▶ [About this task]:
Give again, unaltered, the lines of the listing below that run from the line having "Vermeiden Sie übermäßige Kraftanwendung" through the line having "13165113822".

▶ [Entries supplied]:
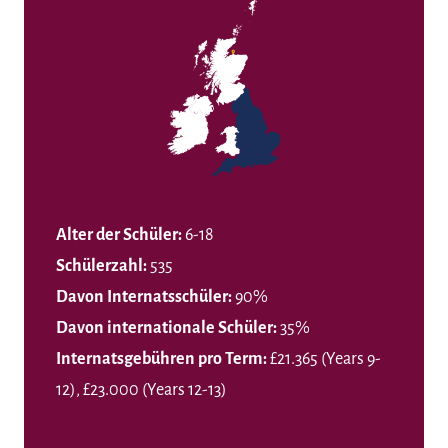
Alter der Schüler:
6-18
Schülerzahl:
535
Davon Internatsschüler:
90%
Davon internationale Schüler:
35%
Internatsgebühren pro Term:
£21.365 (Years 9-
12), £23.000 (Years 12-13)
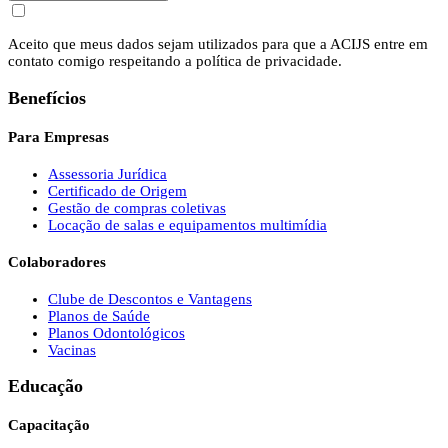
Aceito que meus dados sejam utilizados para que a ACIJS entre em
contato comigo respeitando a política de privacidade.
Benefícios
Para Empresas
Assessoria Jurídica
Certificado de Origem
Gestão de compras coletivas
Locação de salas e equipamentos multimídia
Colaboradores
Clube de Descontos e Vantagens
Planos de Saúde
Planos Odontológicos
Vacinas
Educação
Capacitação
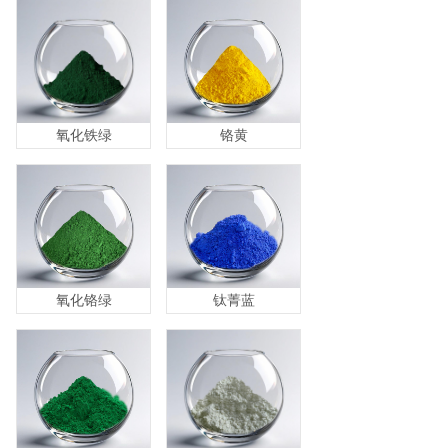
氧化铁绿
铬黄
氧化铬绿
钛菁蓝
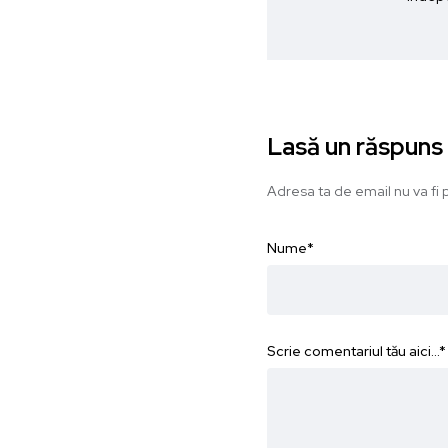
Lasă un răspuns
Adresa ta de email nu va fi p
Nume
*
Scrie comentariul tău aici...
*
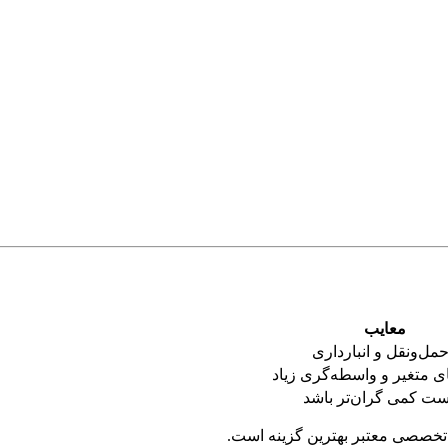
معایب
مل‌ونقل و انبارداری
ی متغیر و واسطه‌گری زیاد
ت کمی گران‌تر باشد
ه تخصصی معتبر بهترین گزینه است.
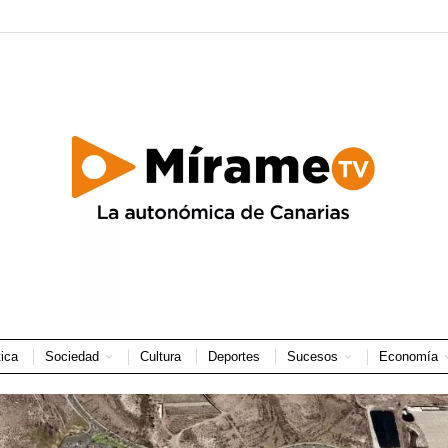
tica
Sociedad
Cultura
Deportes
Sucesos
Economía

--

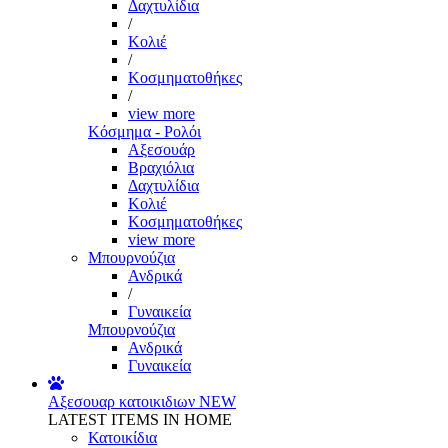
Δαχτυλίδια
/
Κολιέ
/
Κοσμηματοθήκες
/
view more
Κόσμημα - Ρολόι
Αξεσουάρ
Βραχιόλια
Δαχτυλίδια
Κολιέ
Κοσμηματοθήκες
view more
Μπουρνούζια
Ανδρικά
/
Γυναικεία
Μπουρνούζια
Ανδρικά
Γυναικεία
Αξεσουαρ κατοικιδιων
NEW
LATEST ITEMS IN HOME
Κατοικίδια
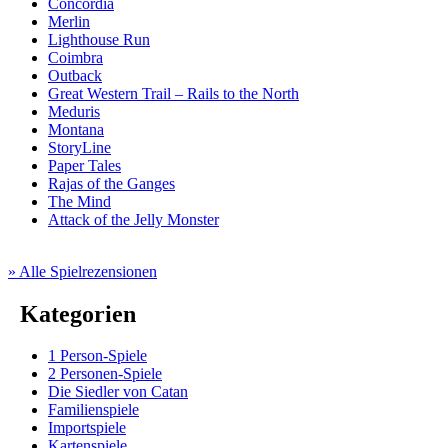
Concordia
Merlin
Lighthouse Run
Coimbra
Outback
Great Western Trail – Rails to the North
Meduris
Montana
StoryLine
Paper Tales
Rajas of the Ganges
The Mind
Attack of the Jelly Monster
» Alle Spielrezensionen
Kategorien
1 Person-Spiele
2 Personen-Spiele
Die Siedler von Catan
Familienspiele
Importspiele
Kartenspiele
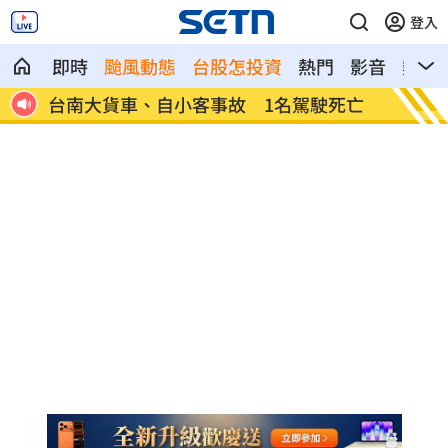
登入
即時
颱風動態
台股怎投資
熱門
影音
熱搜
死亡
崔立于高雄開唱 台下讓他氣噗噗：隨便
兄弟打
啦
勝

--

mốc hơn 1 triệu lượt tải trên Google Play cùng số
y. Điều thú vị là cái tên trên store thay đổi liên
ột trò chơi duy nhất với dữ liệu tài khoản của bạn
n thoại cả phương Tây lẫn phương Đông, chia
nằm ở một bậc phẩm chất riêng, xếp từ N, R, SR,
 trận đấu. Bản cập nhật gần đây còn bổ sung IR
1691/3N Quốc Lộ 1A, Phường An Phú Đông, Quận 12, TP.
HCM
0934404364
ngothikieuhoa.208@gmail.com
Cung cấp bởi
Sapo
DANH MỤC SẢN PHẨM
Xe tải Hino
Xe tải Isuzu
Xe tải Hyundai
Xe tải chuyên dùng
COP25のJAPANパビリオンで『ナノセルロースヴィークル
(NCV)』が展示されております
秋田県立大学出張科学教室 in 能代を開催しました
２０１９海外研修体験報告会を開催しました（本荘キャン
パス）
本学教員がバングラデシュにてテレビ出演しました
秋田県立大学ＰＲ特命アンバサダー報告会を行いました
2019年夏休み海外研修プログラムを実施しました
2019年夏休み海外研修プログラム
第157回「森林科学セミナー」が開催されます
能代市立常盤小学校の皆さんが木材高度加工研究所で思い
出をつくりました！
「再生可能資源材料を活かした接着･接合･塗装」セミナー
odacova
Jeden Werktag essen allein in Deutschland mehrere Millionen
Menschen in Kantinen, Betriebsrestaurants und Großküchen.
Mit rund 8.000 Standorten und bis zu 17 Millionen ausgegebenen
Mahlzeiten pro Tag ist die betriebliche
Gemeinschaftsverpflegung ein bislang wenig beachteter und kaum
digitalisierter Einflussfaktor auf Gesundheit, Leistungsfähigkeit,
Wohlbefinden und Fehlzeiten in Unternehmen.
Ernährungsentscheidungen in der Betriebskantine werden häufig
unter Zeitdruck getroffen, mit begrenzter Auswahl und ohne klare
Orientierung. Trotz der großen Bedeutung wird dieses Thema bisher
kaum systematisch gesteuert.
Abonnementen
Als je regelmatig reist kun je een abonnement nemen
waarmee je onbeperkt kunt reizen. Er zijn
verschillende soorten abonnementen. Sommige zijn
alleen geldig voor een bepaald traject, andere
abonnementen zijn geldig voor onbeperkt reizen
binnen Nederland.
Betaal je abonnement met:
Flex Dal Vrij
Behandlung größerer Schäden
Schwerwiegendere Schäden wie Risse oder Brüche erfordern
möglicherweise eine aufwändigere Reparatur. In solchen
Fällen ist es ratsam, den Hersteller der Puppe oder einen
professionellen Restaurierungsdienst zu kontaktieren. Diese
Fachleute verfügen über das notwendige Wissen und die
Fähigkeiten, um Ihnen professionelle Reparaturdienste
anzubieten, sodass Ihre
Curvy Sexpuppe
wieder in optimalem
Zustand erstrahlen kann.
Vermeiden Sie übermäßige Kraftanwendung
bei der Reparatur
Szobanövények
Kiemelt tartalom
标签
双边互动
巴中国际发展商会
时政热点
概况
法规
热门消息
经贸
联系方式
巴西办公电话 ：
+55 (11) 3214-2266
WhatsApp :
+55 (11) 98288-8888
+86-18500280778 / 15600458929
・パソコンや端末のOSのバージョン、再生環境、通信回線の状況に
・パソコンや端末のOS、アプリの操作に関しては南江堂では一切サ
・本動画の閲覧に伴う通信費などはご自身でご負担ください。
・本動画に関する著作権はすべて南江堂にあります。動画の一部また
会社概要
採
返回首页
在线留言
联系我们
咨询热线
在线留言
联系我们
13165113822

▶ [Result]:
Vermeiden Sie übermäßige Kraftanwendung
bei der Reparatur
Szobanövények
Kiemelt tartalom
标签
双边互动
巴中国际发展商会
时政热点
概况
法规
热门消息
经贸
联系方式
巴西办公电话 ：
+55 (11) 3214-2266
WhatsApp :
+55 (11) 98288-8888
+86-18500280778 / 15600458929
・パソコンや端末のOSのバージョン、再生環境、通信回線の状況に
・パソコンや端末のOS、アプリの操作に関しては南江堂では一切サ
・本動画の閲覧に伴う通信費などはご自身でご負担ください。
・本動画に関する著作権はすべて南江堂にあります。動画の一部また
会社概要
採
返回首页
在线留言
联系我们
咨询热线
在线留言
联系我们
13165113822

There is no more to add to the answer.